**Records shown**
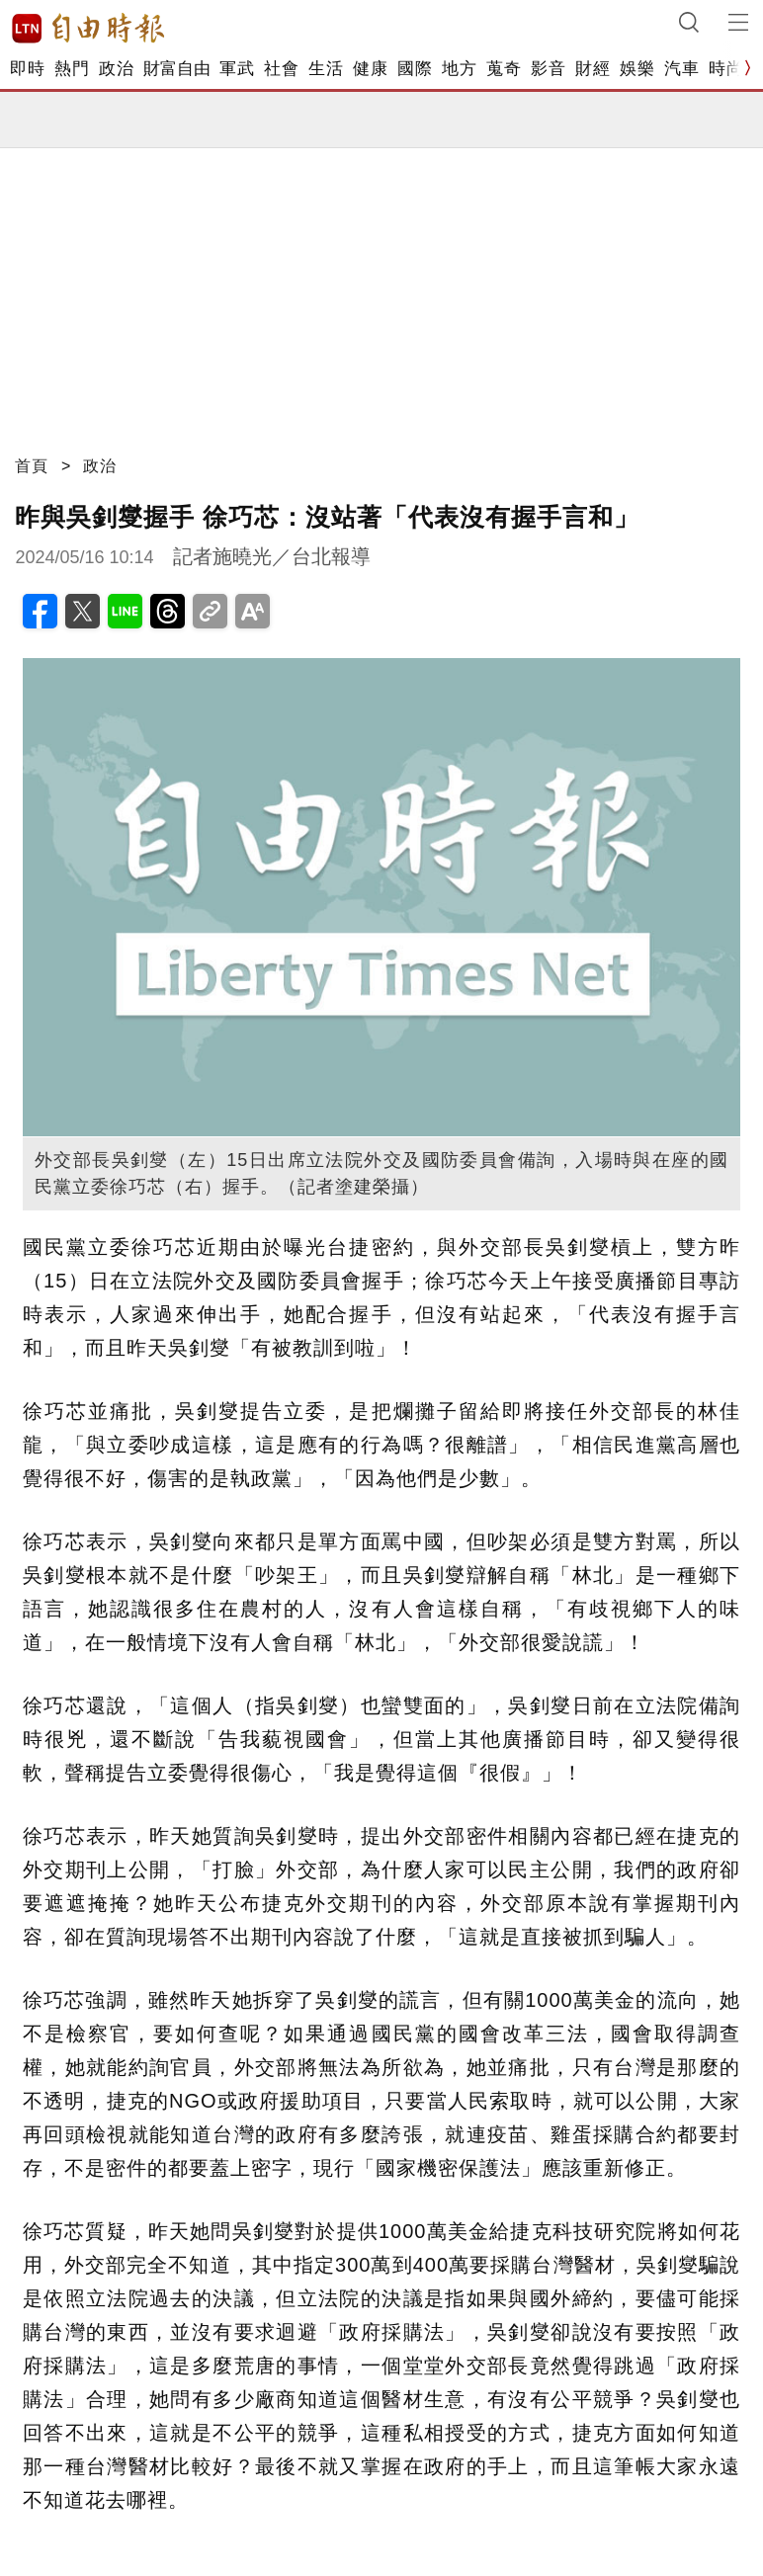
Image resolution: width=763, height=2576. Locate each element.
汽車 (681, 68)
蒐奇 (503, 68)
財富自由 (176, 68)
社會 (281, 68)
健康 (370, 68)
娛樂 (637, 68)
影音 (548, 68)
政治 (116, 68)
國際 (414, 68)
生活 (325, 68)
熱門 (71, 68)
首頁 (31, 465)
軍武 (236, 68)
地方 (459, 68)
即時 (27, 68)
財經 (592, 68)
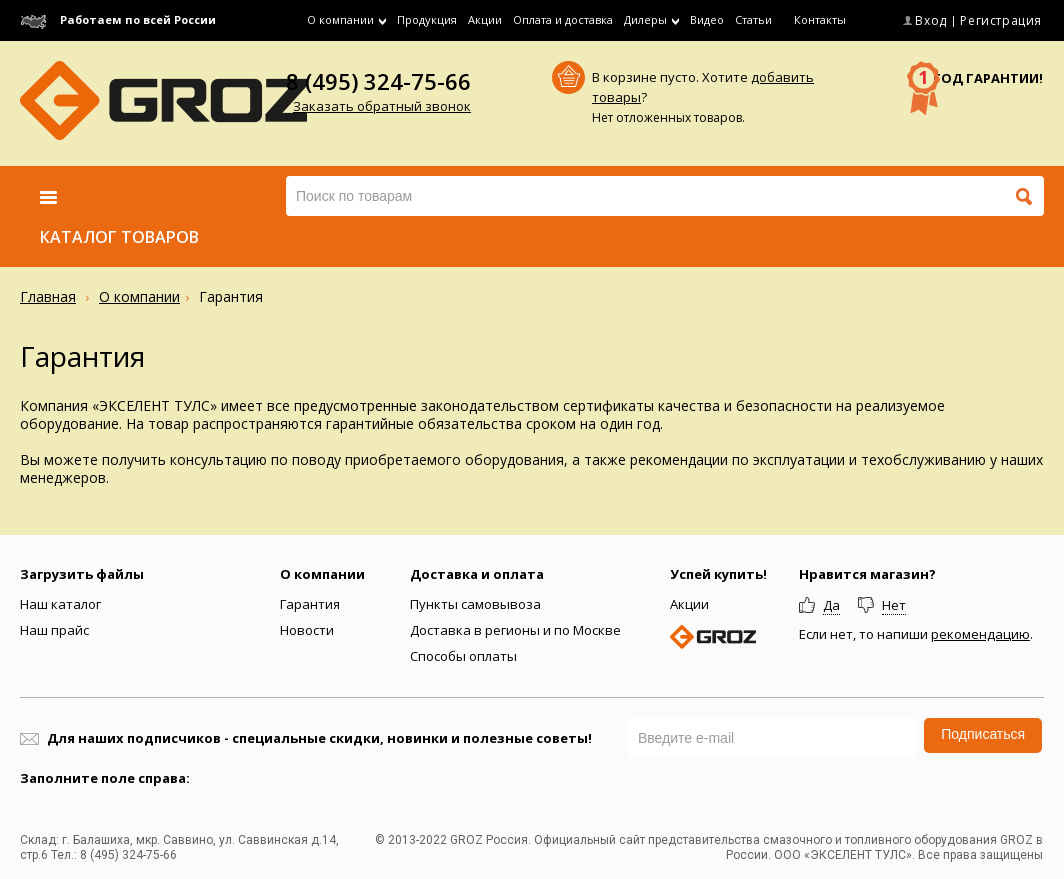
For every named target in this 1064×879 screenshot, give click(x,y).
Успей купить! (718, 574)
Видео (707, 19)
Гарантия (310, 604)
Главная (48, 296)
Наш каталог (60, 604)
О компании (139, 296)
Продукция (427, 19)
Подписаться (983, 734)
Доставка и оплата (477, 574)
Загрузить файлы (82, 574)
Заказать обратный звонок (382, 106)
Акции (485, 19)
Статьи (753, 19)
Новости (307, 630)
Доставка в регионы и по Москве (515, 630)
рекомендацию (980, 634)
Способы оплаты (463, 656)
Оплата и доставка (563, 19)
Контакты (820, 19)
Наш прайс (54, 630)
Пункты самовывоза (475, 604)
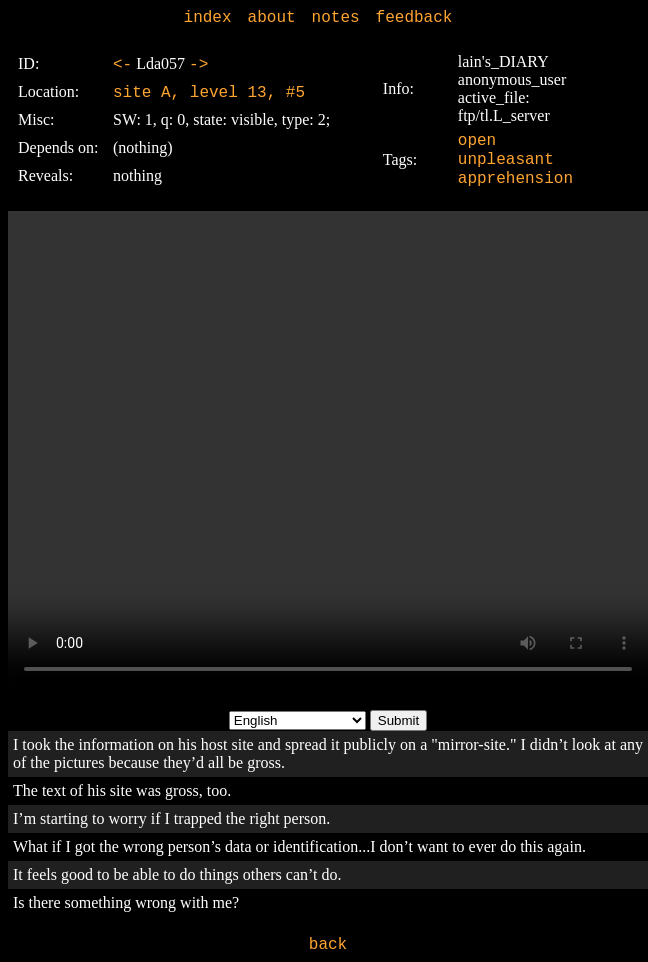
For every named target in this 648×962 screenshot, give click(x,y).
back (328, 945)
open (477, 141)
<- (122, 65)
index (208, 18)
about (272, 18)
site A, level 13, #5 (209, 93)
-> (198, 65)
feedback (414, 18)
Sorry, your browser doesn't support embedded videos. (328, 451)
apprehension (515, 179)
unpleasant (506, 160)
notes (336, 18)
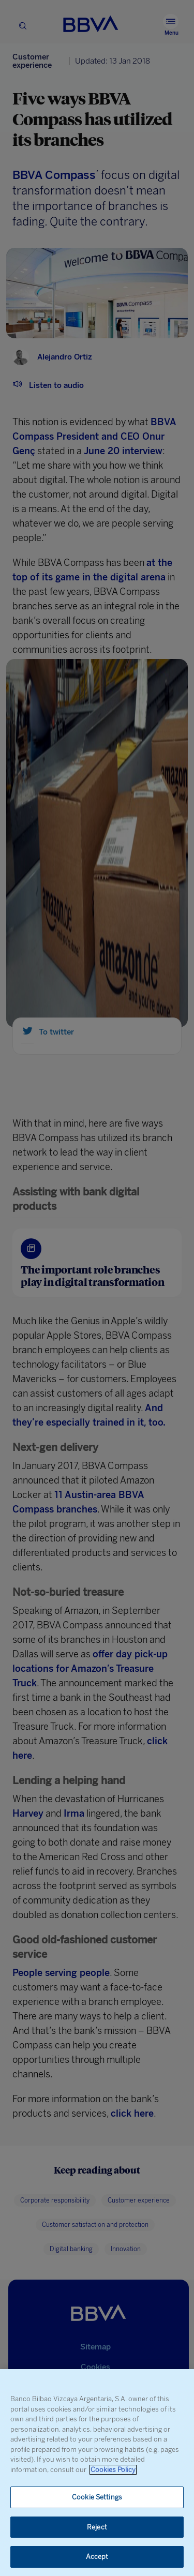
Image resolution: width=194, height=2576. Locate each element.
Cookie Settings (97, 2497)
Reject (97, 2527)
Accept (97, 2556)
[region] (97, 2472)
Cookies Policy (113, 2470)
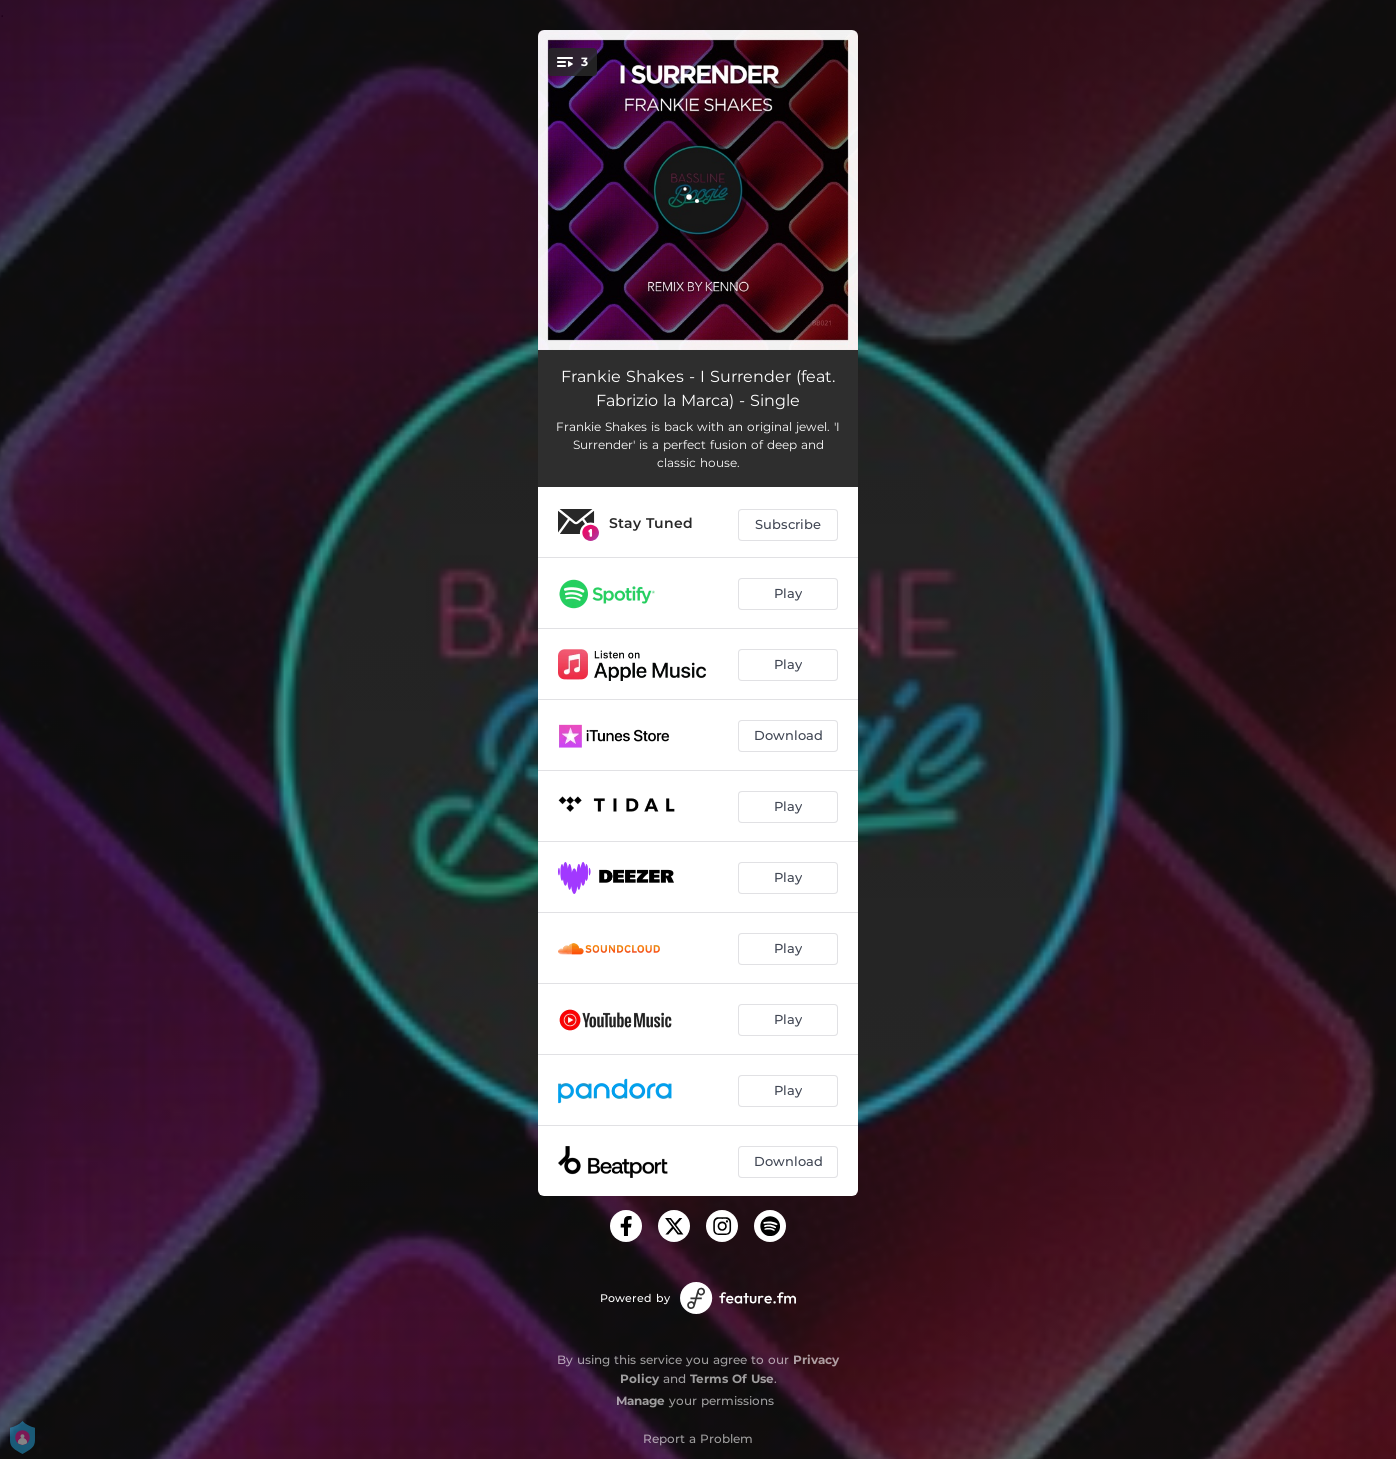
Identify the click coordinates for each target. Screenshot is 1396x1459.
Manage (640, 1400)
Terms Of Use (732, 1378)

**What you have to do**
Type the records out again in full, exactly, with each picture omitted.

**Solution to this exercise**
Image resolution: width=763, height=2576. Locate each element.
汽車 (681, 68)
蒐奇 (503, 68)
財富自由 (176, 68)
社會 (281, 68)
健康 (370, 68)
娛樂 (637, 68)
影音 (548, 68)
政治 (116, 68)
國際 (414, 68)
生活 (325, 68)
熱門 (71, 68)
首頁 (31, 465)
軍武 (236, 68)
地方 (459, 68)
即時 (27, 68)
財經 (592, 68)
For every named target in this 1064×879 screenshot, give click(x,y).
Успей купить! (718, 574)
Видео (707, 19)
Гарантия (310, 604)
Главная (48, 296)
Наш каталог (60, 604)
О компании (139, 296)
Продукция (427, 19)
Подписаться (983, 734)
Доставка и оплата (477, 574)
Загрузить файлы (82, 574)
Заказать обратный звонок (382, 106)
Акции (485, 19)
Статьи (753, 19)
Новости (307, 630)
Доставка в регионы и по Москве (515, 630)
рекомендацию (980, 634)
Способы оплаты (463, 656)
Оплата и доставка (563, 19)
Контакты (820, 19)
Наш прайс (54, 630)
Пункты самовывоза (475, 604)
For every named target in this 648×962 screenshot, give click(x,y).
back (328, 945)
open (477, 141)
<- (122, 65)
index (208, 18)
about (272, 18)
site A, level 13, #5 (209, 93)
-> (198, 65)
feedback (414, 18)
Sorry, your browser doesn't support embedded videos. (328, 451)
apprehension (515, 179)
unpleasant (506, 160)
notes (336, 18)
Image resolution: width=194, height=2576. Locate each element.
Cookie Settings (97, 2497)
Reject (97, 2527)
Accept (97, 2556)
[region] (97, 2472)
Cookies Policy (113, 2470)
Identify the click coordinates for each target. Screenshot is 1396x1459.
Manage (640, 1400)
Terms Of Use (732, 1378)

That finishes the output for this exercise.